YOUR GOAL:
Print the records below exactly, from the line containing "güvencesi altındadır. Satışa" down to the line containing "smerte – men jeg", both lines included, and omit every picture.

Page-level text extractions
Start of Block

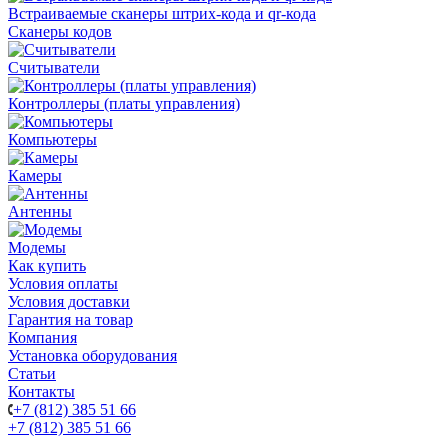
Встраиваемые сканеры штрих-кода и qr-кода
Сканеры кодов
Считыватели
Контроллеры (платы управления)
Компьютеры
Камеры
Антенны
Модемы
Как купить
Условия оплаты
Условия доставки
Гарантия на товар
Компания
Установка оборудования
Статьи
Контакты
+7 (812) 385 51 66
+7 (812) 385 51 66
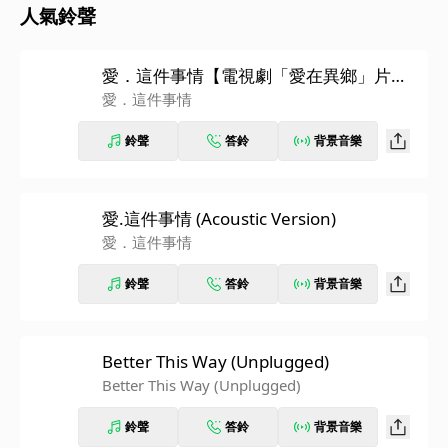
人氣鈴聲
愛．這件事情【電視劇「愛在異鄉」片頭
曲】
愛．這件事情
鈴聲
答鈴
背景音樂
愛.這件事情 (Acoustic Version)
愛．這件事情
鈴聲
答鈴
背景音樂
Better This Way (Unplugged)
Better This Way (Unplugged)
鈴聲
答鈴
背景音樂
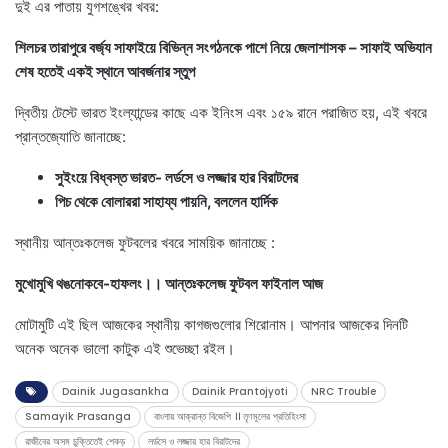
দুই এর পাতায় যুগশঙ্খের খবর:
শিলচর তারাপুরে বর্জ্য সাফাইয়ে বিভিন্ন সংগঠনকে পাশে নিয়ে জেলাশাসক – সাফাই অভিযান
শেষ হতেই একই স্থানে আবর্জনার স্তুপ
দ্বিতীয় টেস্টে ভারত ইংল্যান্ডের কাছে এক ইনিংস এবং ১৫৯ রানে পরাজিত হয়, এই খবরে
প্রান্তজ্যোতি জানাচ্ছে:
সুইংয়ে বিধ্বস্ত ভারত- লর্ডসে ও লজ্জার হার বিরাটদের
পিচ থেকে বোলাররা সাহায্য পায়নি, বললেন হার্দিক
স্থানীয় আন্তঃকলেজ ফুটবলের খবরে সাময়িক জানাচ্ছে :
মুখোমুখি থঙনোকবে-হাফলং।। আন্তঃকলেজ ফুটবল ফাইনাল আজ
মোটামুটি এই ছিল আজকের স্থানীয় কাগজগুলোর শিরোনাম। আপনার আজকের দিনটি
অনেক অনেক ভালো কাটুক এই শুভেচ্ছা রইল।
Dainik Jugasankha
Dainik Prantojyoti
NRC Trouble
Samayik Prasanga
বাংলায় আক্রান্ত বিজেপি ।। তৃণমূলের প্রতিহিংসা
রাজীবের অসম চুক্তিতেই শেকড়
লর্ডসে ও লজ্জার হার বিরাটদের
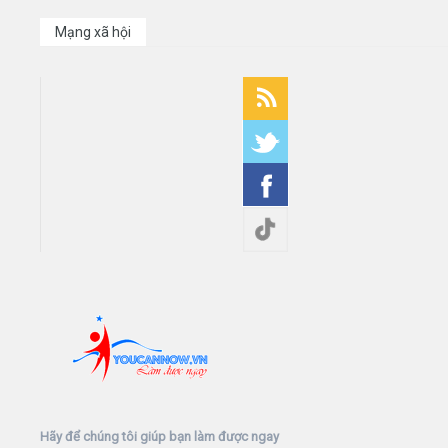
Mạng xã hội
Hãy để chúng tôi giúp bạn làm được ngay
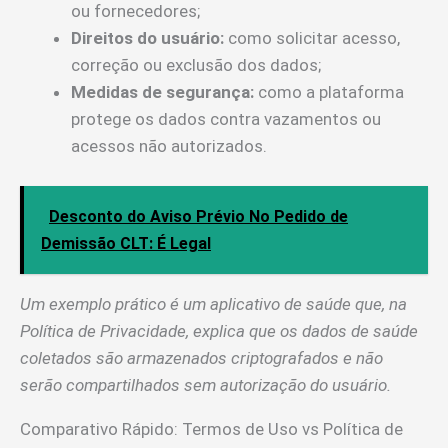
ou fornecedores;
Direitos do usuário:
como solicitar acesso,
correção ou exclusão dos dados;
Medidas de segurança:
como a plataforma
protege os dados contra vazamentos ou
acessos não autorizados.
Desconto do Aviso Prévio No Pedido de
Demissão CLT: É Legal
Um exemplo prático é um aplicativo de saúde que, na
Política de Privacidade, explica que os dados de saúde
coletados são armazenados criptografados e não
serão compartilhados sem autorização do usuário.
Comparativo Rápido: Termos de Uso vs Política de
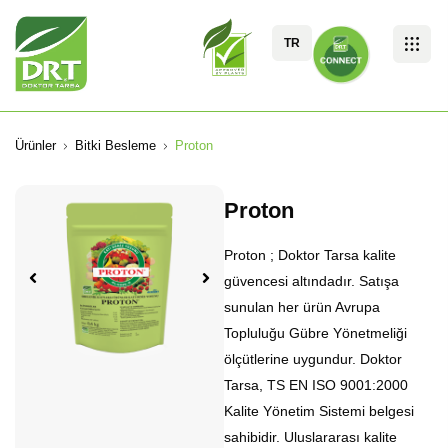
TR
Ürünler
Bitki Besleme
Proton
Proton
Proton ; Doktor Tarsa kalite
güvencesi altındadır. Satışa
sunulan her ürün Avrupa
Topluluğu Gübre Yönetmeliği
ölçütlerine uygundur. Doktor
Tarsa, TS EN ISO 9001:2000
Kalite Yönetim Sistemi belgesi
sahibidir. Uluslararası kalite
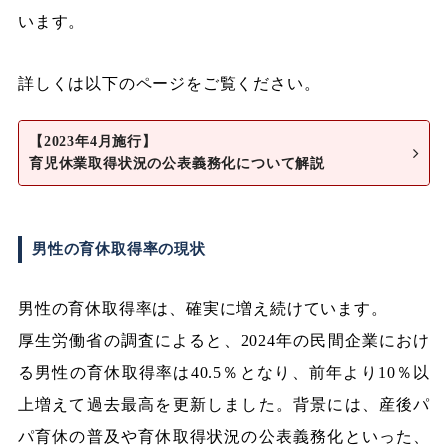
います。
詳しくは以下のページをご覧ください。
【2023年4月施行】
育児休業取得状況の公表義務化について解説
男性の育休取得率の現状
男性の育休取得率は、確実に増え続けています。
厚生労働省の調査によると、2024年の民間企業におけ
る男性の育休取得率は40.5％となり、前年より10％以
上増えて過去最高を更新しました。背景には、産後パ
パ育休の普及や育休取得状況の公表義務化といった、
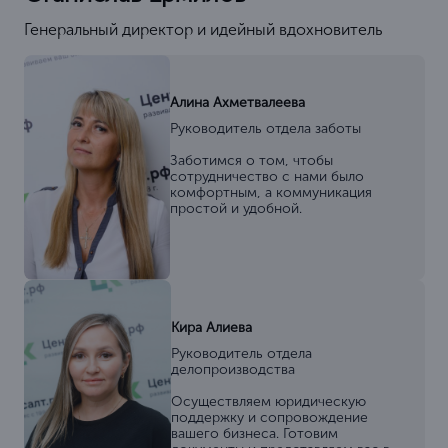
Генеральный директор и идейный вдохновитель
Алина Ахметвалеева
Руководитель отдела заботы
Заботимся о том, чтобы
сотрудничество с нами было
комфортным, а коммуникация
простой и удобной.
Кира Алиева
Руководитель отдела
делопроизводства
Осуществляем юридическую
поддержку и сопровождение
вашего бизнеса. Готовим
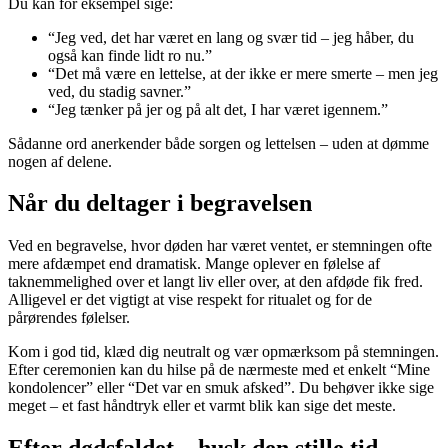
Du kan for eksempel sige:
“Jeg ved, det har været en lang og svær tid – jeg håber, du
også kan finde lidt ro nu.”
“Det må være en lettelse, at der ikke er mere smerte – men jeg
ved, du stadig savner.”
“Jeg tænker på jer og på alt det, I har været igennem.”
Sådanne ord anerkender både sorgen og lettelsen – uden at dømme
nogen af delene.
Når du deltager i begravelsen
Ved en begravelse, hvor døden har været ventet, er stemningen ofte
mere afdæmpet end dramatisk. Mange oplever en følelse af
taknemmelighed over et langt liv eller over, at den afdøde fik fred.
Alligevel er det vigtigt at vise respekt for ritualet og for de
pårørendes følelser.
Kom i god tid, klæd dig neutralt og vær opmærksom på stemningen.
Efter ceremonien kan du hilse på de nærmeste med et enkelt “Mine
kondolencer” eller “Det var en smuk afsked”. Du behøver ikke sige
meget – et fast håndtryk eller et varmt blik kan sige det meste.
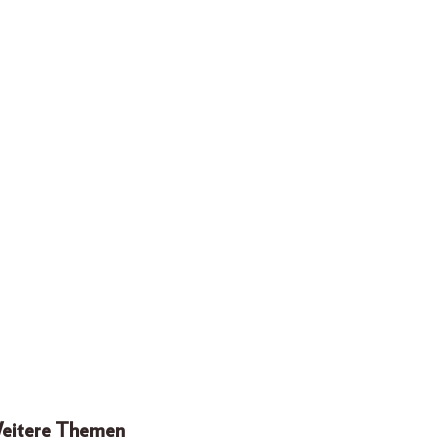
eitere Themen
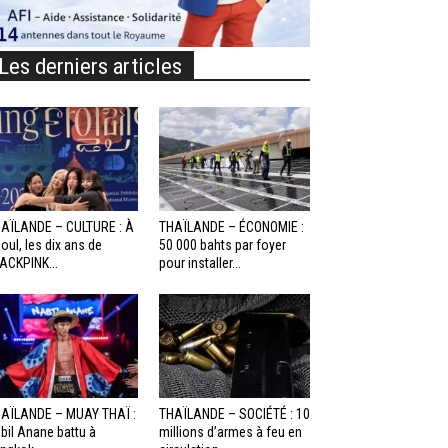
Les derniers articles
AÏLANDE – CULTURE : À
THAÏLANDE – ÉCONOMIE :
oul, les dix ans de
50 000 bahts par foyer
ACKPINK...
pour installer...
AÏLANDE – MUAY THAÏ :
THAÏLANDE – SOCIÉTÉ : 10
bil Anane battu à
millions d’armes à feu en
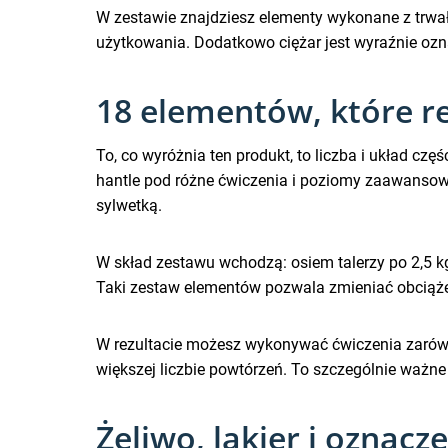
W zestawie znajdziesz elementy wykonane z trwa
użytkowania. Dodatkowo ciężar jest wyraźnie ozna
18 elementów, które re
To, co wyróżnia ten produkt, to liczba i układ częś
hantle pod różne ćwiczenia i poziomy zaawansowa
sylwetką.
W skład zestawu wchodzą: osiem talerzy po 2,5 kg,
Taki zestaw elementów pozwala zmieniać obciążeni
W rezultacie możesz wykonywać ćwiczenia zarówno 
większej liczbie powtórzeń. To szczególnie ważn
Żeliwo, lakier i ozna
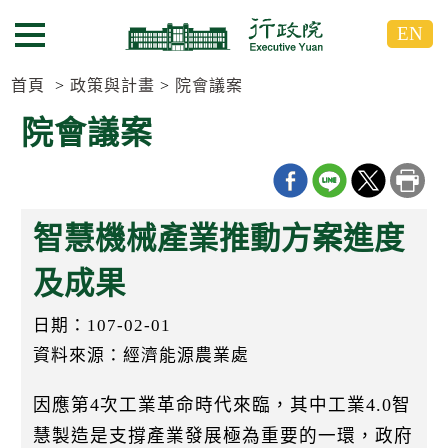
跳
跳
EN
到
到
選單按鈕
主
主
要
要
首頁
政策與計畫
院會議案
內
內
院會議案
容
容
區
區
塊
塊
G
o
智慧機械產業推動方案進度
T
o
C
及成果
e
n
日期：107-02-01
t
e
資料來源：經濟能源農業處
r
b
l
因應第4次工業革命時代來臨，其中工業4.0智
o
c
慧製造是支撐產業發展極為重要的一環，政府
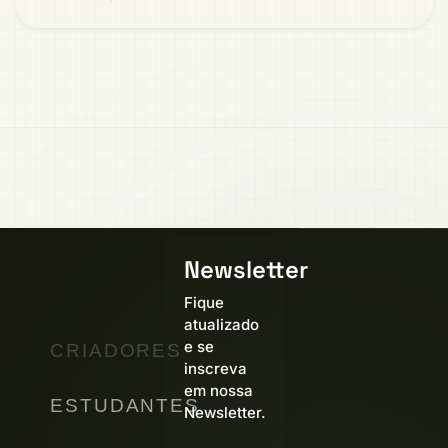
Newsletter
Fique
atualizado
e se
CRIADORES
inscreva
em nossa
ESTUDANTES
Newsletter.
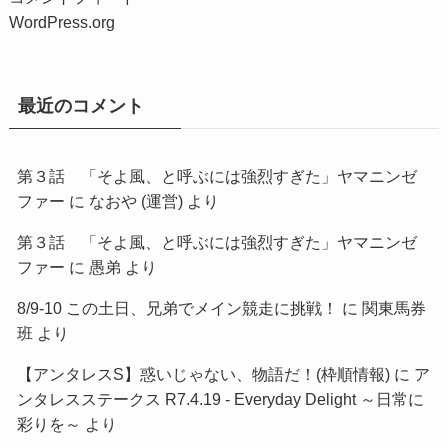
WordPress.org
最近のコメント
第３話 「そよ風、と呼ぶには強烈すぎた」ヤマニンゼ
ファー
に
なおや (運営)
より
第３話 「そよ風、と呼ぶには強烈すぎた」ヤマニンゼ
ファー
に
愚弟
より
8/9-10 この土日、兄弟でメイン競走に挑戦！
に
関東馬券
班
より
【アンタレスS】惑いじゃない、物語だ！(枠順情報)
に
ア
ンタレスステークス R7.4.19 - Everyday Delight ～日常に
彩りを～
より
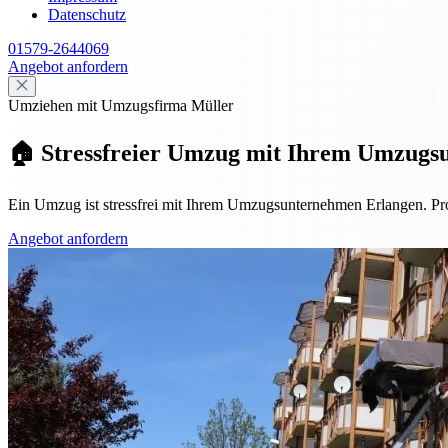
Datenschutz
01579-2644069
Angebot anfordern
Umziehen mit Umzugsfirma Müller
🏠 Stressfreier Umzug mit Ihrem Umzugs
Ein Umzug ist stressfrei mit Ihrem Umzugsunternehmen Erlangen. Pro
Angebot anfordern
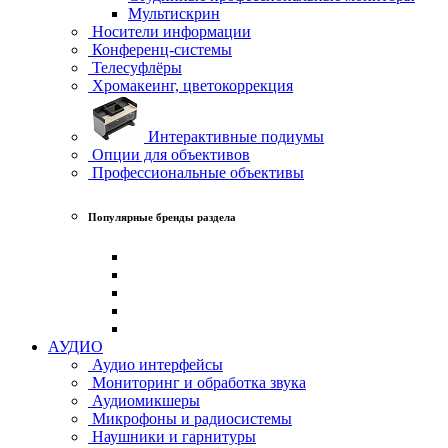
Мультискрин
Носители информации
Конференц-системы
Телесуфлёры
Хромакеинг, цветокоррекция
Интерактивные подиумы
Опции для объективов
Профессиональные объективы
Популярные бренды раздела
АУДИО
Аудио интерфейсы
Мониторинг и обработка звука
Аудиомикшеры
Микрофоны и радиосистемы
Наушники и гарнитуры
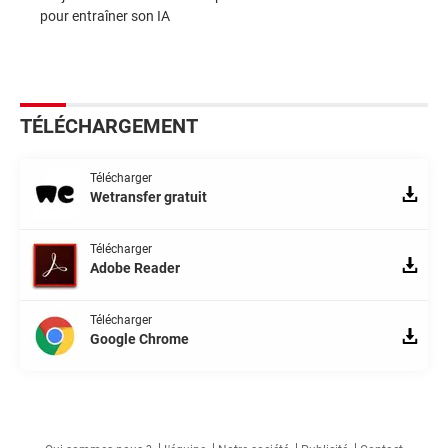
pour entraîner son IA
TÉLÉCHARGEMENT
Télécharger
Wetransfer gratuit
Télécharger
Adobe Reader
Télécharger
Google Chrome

End of Block

RESULT:
güvencesi altındadır. Satışa
sunulan her ürün Avrupa
Topluluğu Gübre Yönetmeliği
ölçütlerine uygundur. Doktor
Tarsa, TS EN ISO 9001:2000
Kalite Yönetim Sistemi belgesi
sahibidir. Uluslararası kalite
います。
詳しくは以下のページをご覧ください。
【2023年4月施行】
育児休業取得状況の公表義務化について解説
男性の育休取得率の現状
男性の育休取得率は、確実に増え続けています。
厚生労働省の調査によると、2024年の民間企業におけ
る男性の育休取得率は40.5％となり、前年より10％以
上増えて過去最高を更新しました。背景には、産後パ
パ育休の普及や育休取得状況の公表義務化といった、
Генеральный директор и идейный вдохновитель
Алина Ахметвалеева
Руководитель отдела заботы
Заботимся о том, чтобы
сотрудничество с нами было
комфортным, а коммуникация
простой и удобной.
Кира Алиева
Руководитель отдела
делопроизводства
Осуществляем юридическую
поддержку и сопровождение
вашего бизнеса. Готовим
Du kan for eksempel sige:
“Jeg ved, det har været en lang og svær tid – jeg håber, du
også kan finde lidt ro nu.”
“Det må være en lettelse, at der ikke er mere smerte – men jeg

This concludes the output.